Beasts of the Southern Wild

I've been thinking a lot about films, since I just returned from Austin and South by Southwest. I found this review I wrote for the Arkansas Times about Beasts of the Southern Wild after it screened at the Little Rock Film Festival last spring. Thought I would post it here.

The award-winning darling of both Sundance and Cannes, "Beasts of the Southern Wild," is a dense, ambitious epic, set in a swampy downtrodden utopia known as The Bathtub and starring 6-year-old Quvenzhane "Nazie" Wallis as Hushpuppy, a half-feral bayou child. She's confident, intuitive and absolutely convincing. The other standout is the art direction, which manages superb tasks on a budget of under $2 million (some of which is a grant from the Sundance Institute).
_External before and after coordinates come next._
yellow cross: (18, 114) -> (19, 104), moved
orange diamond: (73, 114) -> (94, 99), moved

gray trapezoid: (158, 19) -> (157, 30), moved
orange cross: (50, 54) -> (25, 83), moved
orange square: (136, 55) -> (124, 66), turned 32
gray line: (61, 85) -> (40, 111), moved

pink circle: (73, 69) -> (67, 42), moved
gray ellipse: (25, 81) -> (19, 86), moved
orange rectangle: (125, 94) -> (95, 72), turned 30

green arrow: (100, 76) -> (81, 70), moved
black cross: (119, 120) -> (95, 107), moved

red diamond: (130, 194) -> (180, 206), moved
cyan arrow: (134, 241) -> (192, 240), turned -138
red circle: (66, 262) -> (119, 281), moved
A stand-in for the Choctaw-Cajun town of Isle de Jean Charles, fast-eroding into the Gulf, the Ninth Ward, and other invisible, institutionally-disenfranchised communities, The Bathtub is populated by crocodiles, overgrown fish, goats, chickens, mutts, drunks, a shaman and children. Everyone lives on his or her own terms. Freedom is what matters, tiny things are marvelous, and life is rowdy. But beyond The Bathtub there's global warming and rising sea levels, and as Hushpuppy repeatedly reminds us, the whole universe is connected.

A legendary storm comes. It kills the animals, and The Bathtub is underwater. Afterwards, those who didn't leave for life beyond the levee (where fish are trapped in plastic and babies are trapped in carriages) must live together in boats and a floating schoolhouse shack. They must learn to survive — especially Hushpuppy, because her mama ran off and her daddy is dying of some mysterious blood ailment.
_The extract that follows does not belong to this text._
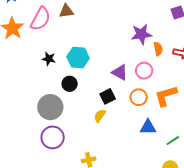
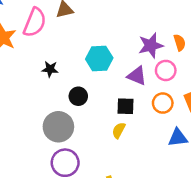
purple star: (141, 34) -> (151, 45), moved
cyan hexagon: (78, 57) -> (99, 59), moved
black square: (108, 96) -> (125, 106), turned 35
Many films celebrate or portray life on the fringes, but this film pushes those fringes to mythical proportions. These people are utterly isolated, and yet, they are never alone. They have the whole universe. They have universes within the universe. They have their own boho-refuse Mardi Gras whenever they feel like it. They have occasional contact with other fringe-dwellers, in fantastic places such as floating saloons, where a goddess-cum-waitress, who might just be your long-lost mama, fries up the best alligator you ever tasted and then dances with you all night long. They have fireworks and arm-wrestling and, always, plenty of beer and moonshine. It's eerie and gorgeous. It's the squatters' New Orleans, the pirated, hobo underbelly of the tourist city. It's prehistoric art on cardboard caves and made-for-TV Viking lore. Like the best fairy tales, "Beasts of the Southern Wild" is both familiar and disconcerting.

The film takes effort to absorb. Its strength is in impressions, but these impressions are layered, and the scenes are laden with archetype and narrative. Combined with the emotional score, it all becomes a poetic wash, catapulting your psyche in a hundred unbidden directions at once and dredging up "everything that made me," to quote Hushpuppy. This is what I most appreciated about the film, but it's also what I found problematic. At times, it all seemed self-conscious. Sometimes you're more aware of the artiness, craft and ambition than you are engaged by the characters and their lives.